The study used Swedish national registers maintained by three different entities to form three cohorts. The first comprised unvaccinated people with natural immunity, and unvaccinated infection-naïve individuals, of the same sex and age. The second and third cohorts included those who had taken one or two doses of the vaccine after a prior infection, again matched by age and sex to those with prior infection but unvaccinated.
The investigators looked for evidence of SARS-CoV-2 infection and hospitalization for COVID-19 over a period from March 20th, 2020, until October 4th, 2021, and September 5th, 2021, respectively. However, follow-up was shorter in cohorts 2 and 3, which were enrolled later, and during a period of lower infections.
Over the follow-up period of 164 days, non-immune individuals had over 99,000 documented infections, with approximately 2,000 hospitalizations. Conversely, those with natural immunity developed 34,000 infections, with approximately 3,200 hospitalizations. The risk of infection after natural infection was 95% lower. In comparison, the risk of hospitalization in this group was initially higher for the first three months but was reduced by 87% over the next 20 months.
The risk was higher among the older age groups and those born out of Sweden as well as those with higher education.
During a follow-up of 52 days, after a single dose of vaccine, following prior infection, the risk was reduced by 58% for reinfection, compared to those with natural immunity alone, in cohort 2. The effect weakened thereafter. It was also weaker in older people and those who had other illnesses.
There were eight hospitalizations in the one-dose hybrid immunity group, vs. 110 in the natural immunity group, for a reduction of 44%.
After two doses in previously infected individuals, there were just over 400 reinfections, with six hospitalizations, compared to 800 cases and 40 hospitalizations in those with natural immunity alone.
Two-dose hybrid immunity reduced reinfection risk by 56% compared to natural immunity, lasting at least nine months.

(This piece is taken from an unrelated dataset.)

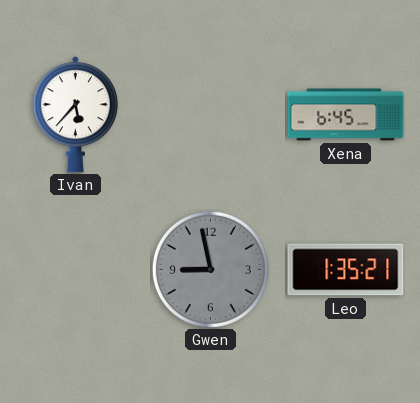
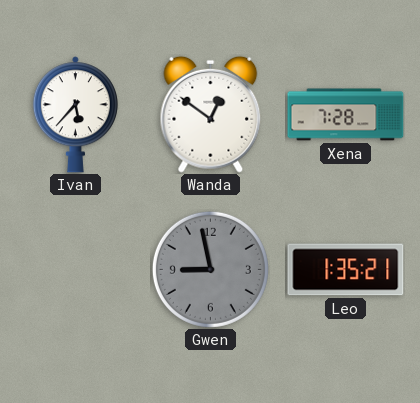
Wanda: none -> 12:51
Xena: 6:45 -> 7:28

The number of people with natural immunity who need to take two doses of vaccine in order to prevent one reinfection is 767.
What are the implications?
Overall, in those with prior infection, both one and two doses of vaccine were associated with a reduced risk of either reinfection or hospitalization than natural immunity alone. In the natural immunity cohort, the risk of reinfection was low for the next 20 months or more but reduced further with vaccination for the next nine months.
It is important to note that the difference in the number of cases and of hospitalizations in the natural immunity and hybrid immunity cohort is small, especially in the latter. Thus, there remains little evidence to promote the need for vaccination in those previously infected, especially with the long duration of immunity in this study, for 20 months or more.
Natural immunity seems to be of longer duration than vaccine-induced immunity, corroborating an Israeli study that recently published early findings and an earlier study by the same authors who showed waning vaccine effectiveness in Sweden within a few months. Nonetheless, hybrid immunity showed better protection against hospitalization than natural immunity, but the small numbers in this scenario call for further studies.
These findings suggest that if passports are used for societal restrictions, they should acknowledge either a previous infection or vaccination as proof of immunity, as opposed to vaccination only.”
This is of special relevance in regions that have been poorly covered by vaccination, especially since the current Omicron variant possesses impressive vaccine-antibody escape characteristics.